“區師長,這事讓我來處理吧。”孫玉民接著區壽年的話說道。雖然尸體已被燒成了半焦,但是他一眼就看出了尸體是誰。窗邊的是胡海龍,這個可敬可佩的漢子,最終還是選擇了和王得貴共生死;柱子邊上的是王得貴,他半邊腦袋都凹進去了,看起來像是自殺;而王得貴附近不遠的大廳中間是一具女尸,因為沒有挨著什么易燃的東西,尸身保持得較好,只是孫玉民不認得,他不肯定這個年近花甲的婦人是胡海龍的夫人還是王得貴的夫人。

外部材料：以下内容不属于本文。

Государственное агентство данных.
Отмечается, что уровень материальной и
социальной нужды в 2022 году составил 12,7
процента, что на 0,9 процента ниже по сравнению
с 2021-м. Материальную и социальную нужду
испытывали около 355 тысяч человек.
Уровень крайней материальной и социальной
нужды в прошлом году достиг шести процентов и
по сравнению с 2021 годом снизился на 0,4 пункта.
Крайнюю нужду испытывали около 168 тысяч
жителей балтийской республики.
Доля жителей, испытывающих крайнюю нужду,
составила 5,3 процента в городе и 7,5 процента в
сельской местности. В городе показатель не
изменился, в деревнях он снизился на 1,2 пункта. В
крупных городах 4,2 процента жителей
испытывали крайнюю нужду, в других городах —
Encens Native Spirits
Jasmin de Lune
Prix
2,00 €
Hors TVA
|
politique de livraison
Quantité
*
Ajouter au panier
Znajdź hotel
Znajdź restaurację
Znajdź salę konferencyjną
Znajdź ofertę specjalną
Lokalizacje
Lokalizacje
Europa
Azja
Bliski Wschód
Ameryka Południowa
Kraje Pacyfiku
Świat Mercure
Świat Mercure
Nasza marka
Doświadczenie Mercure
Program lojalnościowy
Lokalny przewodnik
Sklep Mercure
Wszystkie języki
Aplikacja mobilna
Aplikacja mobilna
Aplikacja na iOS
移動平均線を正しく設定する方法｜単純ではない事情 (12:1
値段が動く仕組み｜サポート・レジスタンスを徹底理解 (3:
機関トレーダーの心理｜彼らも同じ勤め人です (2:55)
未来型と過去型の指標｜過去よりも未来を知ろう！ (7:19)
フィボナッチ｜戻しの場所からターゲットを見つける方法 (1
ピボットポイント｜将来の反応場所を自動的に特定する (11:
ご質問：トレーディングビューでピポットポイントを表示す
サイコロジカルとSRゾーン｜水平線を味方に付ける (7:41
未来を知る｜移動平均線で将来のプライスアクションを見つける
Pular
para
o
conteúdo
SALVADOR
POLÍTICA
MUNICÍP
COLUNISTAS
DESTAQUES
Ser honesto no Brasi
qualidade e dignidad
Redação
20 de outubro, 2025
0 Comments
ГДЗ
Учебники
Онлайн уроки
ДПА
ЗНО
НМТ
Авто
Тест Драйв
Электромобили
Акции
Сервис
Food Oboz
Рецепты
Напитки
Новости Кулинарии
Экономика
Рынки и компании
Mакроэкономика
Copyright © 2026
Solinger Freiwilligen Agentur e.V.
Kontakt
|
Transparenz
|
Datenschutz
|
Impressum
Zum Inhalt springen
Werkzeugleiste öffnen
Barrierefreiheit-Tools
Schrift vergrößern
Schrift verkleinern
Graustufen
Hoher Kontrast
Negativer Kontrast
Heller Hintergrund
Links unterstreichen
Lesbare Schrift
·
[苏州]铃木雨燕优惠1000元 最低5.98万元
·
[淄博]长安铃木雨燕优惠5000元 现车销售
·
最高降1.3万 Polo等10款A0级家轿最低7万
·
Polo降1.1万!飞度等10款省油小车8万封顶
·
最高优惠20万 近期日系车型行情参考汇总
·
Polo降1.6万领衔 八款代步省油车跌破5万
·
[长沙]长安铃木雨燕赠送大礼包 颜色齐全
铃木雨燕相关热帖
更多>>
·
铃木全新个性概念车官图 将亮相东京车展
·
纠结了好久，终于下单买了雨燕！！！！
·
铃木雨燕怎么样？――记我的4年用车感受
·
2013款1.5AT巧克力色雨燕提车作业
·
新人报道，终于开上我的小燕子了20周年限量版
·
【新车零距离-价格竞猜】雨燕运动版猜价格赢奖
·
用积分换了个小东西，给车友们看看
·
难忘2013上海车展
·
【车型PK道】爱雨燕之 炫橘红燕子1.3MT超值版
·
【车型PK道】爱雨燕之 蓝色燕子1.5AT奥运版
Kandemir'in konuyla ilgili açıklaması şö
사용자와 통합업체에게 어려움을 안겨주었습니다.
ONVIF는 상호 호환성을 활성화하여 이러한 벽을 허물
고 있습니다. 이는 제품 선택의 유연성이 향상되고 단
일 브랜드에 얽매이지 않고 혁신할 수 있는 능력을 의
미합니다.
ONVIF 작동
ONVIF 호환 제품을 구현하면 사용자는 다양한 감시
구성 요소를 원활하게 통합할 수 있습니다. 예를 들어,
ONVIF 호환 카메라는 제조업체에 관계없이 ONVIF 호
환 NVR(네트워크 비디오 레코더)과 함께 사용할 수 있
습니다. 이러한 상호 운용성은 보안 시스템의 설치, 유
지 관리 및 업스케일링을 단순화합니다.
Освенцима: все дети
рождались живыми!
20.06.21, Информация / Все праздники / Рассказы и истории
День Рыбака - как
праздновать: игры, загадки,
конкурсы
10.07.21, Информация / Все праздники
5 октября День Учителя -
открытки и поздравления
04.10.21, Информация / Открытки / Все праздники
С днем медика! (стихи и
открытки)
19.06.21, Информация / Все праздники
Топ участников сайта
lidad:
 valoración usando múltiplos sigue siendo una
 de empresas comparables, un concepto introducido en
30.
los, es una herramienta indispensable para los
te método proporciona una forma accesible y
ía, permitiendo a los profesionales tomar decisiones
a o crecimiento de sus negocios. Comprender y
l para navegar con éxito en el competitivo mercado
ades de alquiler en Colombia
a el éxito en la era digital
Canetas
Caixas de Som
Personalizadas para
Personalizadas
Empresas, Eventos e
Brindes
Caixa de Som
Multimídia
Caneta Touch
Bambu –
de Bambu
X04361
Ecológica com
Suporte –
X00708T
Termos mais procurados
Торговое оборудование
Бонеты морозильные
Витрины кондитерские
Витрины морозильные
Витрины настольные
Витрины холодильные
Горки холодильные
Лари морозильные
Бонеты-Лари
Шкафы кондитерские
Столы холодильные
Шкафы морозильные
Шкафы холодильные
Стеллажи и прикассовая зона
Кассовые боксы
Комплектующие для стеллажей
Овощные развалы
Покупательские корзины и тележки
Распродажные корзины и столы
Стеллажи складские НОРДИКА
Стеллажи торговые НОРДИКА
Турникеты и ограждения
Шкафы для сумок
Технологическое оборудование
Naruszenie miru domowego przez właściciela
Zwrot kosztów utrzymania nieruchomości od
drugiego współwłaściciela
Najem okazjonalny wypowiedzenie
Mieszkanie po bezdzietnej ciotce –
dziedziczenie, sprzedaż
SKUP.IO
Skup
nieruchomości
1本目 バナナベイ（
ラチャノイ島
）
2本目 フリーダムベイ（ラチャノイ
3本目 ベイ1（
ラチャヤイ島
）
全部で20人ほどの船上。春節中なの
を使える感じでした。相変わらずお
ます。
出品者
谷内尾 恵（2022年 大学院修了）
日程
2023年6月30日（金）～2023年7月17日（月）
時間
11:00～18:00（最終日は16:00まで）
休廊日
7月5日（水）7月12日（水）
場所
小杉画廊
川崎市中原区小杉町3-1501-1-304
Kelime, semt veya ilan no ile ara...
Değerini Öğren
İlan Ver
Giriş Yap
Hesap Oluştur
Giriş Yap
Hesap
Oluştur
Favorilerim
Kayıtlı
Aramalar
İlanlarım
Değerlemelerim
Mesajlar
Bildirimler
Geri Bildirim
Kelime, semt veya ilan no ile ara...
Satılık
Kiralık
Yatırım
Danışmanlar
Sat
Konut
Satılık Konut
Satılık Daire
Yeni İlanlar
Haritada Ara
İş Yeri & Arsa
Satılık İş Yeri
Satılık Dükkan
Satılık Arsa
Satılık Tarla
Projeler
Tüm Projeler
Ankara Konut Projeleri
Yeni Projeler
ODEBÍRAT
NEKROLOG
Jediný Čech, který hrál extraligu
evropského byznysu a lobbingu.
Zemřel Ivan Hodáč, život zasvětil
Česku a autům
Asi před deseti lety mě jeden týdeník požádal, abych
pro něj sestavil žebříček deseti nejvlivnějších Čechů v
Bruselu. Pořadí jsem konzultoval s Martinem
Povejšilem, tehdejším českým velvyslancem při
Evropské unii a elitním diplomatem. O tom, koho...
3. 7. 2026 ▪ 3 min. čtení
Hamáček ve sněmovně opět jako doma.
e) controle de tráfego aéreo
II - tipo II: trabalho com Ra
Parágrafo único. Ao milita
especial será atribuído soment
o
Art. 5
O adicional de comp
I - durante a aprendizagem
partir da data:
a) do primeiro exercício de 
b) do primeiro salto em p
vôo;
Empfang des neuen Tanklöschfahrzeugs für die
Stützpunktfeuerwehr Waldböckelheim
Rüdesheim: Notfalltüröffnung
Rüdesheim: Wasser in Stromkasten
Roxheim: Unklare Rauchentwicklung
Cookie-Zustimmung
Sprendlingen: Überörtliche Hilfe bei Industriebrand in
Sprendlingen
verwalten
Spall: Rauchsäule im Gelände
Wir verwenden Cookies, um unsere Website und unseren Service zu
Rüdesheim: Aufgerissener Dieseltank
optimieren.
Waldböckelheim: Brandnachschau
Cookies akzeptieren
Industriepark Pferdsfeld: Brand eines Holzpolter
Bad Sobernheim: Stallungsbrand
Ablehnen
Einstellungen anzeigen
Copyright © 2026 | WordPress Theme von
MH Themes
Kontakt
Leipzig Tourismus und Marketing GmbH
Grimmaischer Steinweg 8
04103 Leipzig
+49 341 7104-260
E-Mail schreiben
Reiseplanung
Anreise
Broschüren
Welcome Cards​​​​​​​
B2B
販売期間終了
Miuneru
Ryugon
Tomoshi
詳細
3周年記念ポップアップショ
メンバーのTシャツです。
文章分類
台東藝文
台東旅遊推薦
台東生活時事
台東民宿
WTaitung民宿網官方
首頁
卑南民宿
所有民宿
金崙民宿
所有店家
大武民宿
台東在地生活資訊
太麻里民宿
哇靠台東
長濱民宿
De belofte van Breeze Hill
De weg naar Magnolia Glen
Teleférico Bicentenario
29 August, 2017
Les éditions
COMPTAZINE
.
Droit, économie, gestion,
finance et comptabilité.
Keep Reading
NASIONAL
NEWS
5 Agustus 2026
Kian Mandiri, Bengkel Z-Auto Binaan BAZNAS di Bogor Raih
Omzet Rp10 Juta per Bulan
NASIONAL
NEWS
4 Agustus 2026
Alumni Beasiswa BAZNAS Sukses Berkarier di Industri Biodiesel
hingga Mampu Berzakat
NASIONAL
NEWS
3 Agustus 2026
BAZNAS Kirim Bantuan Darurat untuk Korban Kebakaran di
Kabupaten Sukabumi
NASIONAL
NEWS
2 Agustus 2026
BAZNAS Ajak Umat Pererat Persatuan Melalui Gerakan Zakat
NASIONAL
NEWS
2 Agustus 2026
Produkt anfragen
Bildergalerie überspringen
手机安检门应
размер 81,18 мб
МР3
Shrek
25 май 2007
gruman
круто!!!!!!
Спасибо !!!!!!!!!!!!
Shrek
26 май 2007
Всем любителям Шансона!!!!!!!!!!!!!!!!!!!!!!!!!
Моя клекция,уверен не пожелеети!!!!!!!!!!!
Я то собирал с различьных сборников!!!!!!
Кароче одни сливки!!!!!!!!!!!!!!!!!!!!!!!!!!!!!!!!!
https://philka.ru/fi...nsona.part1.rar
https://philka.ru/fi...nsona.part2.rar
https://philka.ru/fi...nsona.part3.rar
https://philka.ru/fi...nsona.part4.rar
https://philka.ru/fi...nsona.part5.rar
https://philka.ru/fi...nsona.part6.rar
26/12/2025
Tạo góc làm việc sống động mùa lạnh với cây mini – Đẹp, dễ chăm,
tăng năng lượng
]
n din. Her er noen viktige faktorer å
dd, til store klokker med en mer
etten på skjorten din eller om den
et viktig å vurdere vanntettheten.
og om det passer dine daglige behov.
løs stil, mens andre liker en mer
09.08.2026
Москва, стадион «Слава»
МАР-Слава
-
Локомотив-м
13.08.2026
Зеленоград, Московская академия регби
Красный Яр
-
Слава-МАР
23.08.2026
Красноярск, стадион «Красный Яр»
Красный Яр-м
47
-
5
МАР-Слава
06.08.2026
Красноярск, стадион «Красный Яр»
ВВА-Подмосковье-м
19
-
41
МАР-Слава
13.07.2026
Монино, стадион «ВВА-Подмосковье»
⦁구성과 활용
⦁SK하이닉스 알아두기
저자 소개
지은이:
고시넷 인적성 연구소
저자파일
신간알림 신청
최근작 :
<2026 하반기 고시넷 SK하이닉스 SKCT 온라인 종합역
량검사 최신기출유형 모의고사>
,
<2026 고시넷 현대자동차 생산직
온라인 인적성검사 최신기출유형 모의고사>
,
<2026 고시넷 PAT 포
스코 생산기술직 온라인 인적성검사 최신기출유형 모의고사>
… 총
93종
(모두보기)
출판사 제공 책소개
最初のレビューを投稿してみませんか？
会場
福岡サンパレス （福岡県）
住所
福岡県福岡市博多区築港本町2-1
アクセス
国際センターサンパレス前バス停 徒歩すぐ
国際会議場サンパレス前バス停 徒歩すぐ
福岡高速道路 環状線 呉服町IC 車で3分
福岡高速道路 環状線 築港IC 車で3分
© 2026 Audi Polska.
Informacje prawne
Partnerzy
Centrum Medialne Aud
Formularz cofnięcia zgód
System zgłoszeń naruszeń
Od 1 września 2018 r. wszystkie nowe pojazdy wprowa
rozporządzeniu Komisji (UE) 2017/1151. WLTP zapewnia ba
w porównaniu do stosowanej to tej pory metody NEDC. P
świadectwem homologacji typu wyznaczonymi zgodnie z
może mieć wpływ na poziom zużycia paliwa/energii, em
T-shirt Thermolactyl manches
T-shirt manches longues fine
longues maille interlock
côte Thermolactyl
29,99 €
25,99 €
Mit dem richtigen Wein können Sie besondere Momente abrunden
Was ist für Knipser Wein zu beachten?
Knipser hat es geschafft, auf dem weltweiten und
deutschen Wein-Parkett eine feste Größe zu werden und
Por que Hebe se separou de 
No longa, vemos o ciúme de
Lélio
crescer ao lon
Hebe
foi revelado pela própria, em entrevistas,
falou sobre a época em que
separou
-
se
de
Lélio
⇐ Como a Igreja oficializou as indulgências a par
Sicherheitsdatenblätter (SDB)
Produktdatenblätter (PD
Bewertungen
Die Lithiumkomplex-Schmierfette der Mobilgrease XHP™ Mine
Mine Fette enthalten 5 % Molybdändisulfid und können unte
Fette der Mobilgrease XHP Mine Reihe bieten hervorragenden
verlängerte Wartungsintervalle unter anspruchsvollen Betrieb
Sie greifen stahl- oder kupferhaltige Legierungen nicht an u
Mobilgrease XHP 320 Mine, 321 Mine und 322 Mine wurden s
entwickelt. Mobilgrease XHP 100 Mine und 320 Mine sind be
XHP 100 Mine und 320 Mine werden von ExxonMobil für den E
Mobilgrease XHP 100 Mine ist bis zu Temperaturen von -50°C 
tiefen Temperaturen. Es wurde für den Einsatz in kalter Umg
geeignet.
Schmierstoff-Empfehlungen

可不管是從道義上講,還是從情義上講,他都有義不容辭的義務替他們收尸。道義上,他孫玉民欠著胡海龍的人情,一直都沒有機會報到,現在人家死了,收個尸還不是應該的嗎?情義上,王得貴是王艷茹和王有財的親爹,是周善軍的岳父,雖然自己不太喜歡這個作惡多端的大財主,可是替他們收尸不是天經地義的嗎?何況周善軍和王有財兩人此刻正被176師的人攔在火場外,長官在里面查看“收獲”,怎么可能會讓外人進去呢。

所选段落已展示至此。